I am having so many problems using Xcode 7.3 with a large swift and objective c project. The syntax highlighting and code completion with swift files is just plain awful.


The code in the editor is usually just black, code completion is non-existent, clicking on variables to see their type will return either a big "?" overlay, an <<ErrorType>>, or a No Help Available.


It is mostly files which interact with objective-c in a framework.


As an example, you can look at the new CareKit workspace:


https://github.com/carekit-apple/CareKit

There is a 'CarePlanStoreManager.swift' file where you will see the issues (among others).

This obviously impacts productivity in a MAJOR way. I do not understand how we can be expected to build large-scale apps this way. Having tools that work is essential! Swift continues to evolve and have new features added, but really having an editor that works is far more important.

And keep in mind, things work fine with simple projects - little sample apps. This is in a large application, where the app is almost all in swift, but our frameworks or pods are in objective-c.

I really don't understand how people aren't more up in arms over this. It makes me think that people tinker with swift more than anything, but their real work is still being done with Objective-C.

Anyway, sorry for the rant. I've just been at my wits end because I moving much more slowly than normal. I REALLY hope these problems are unique to my installation of Xcode or something, but I have tried literally everything.

If anyone has ideas, suggestions, etc., PLEASE post your thoughts.

Thanks,

Jason


Accepted Reply

I got help from an apple engineer at WWDC on this issue and resolved it.


The problem stemmed from cocoapods... Apparently cocoapods was copying .h files into the build directory and SourceKit was getting confused.


I'm not entirely sure why the .h files were being copied - they aren't needed there.


So the fix was to add a post-build script in your build phases section that removes the headers after a build.


It would look something like this:


function removeHeaders() {
    find $BUILD_ROOT/Debug-iphonesimulator/  -name '*.h' -exec rm -f {} \;
}
removeHeaders


Hope this works for others.

Replies

FWIW I'm not seeing the same problem with that CareKit project. (This was with Xcode 7.3.1, BTW.)


There are certainly times when Xcode is slow in catching up with its background compiling/indexing, which means that things like autocomplete or search don't fully work as expected.

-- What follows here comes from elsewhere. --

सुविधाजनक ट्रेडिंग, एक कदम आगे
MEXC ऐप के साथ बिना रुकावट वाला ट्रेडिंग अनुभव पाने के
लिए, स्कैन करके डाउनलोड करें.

I don't know why it's worse on some occasions than on others.


I'd suggest you keep Activity Monitor running, sorting on descending CPU% usage. If you see anything there that's consuming more than about 0.5% for any length of time, you should make sure you understand why. For example, a few days ago, I found SourceKit (the part of Xcode that does basic syntax analysis and syntax coloring) using 200% continuously, and closing the project didn't help. Obviously something bad was going on. On other occasions, I've found an mds-related process (spotlight indexing) using an apparently modest amount of CPU and I/O, but still killing system responsiveness.


If you can recreate the problem, you can try capturing Xcode state with a "sysdiagnose Xcode" in a Terminal window, and submit the output as a bug report. You can also try things like quitting and relaunching Xcode, or even rebooting, but remember that if the problem is that something else is temporarily hogging resources, trying to do *more* things may not be immediately productive.

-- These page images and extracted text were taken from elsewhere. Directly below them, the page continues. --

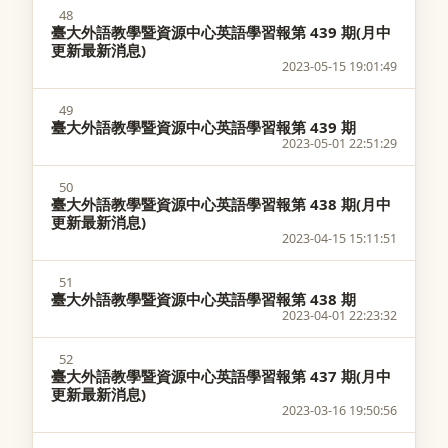
48
臺大外語教學暨資源中心英語學習報第 439 期(月中
更新最新消息)
2023-05-15 19:01:49
49
臺大外語教學暨資源中心英語學習報第 439 期
2023-05-01 22:51:29
50
臺大外語教學暨資源中心英語學習報第 438 期(月中
更新最新消息)
2023-04-15 15:11:51
51
臺大外語教學暨資源中心英語學習報第 438 期
2023-04-01 22:23:32
52
臺大外語教學暨資源中心英語學習報第 437 期(月中
更新最新消息)
2023-03-16 19:50:56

I got help from an apple engineer at WWDC on this issue and resolved it.


The problem stemmed from cocoapods... Apparently cocoapods was copying .h files into the build directory and SourceKit was getting confused.

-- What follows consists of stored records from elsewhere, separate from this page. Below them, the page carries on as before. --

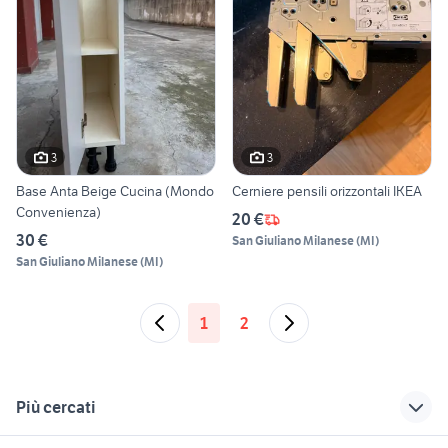
3
3
Base Anta Beige Cucina (Mondo
Cerniere pensili orizzontali IKEA
Convenienza)
20 €
30 €
San Giuliano Milanese
(
MI
)
San Giuliano Milanese
(
MI
)
1
2
Più cercati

I'm not entirely sure why the .h files were being copied - they aren't needed there.


So the fix was to add a post-build script in your build phases section that removes the headers after a build.


It would look something like this:


function removeHeaders() {
    find $BUILD_ROOT/Debug-iphonesimulator/  -name '*.h' -exec rm -f {} \;
}
removeHeaders


Hope this works for others.

Now, can use :


function removeHeaders() {
    find $BUILD_ROOT/Debug-iphoneos/  -name '*.h' -exec rm -f {} \;
}
removeHeaders

I created a Cocoapods bug report for that: https://github.com/CocoaPods/CocoaPods/issues/6424

I just removed the specific subdir reference from the script - doesn't seem to be any harm in that


function removeHeaders() {
    find $BUILD_ROOT/  -name '*.h' -exec rm -f {} \;
}
removeHeaders

Taking a nuclear approach to .h files will also remove any umbrella headers that you're supposed to have if you're using/building frameworks. Not necessarily approprate for all scenarios.

I use XCode10.1 with Swift 4.2 and hanve same problem.

The script is effective.

But but but it makes debugger doesn't work.

https://stackoverflow.com/questions/52728986/how-to-fix-xcode-10-0-debugger-it-is-not-fully-functioning

Building the project fixes the issue for me. Though this is a bit annoying at times.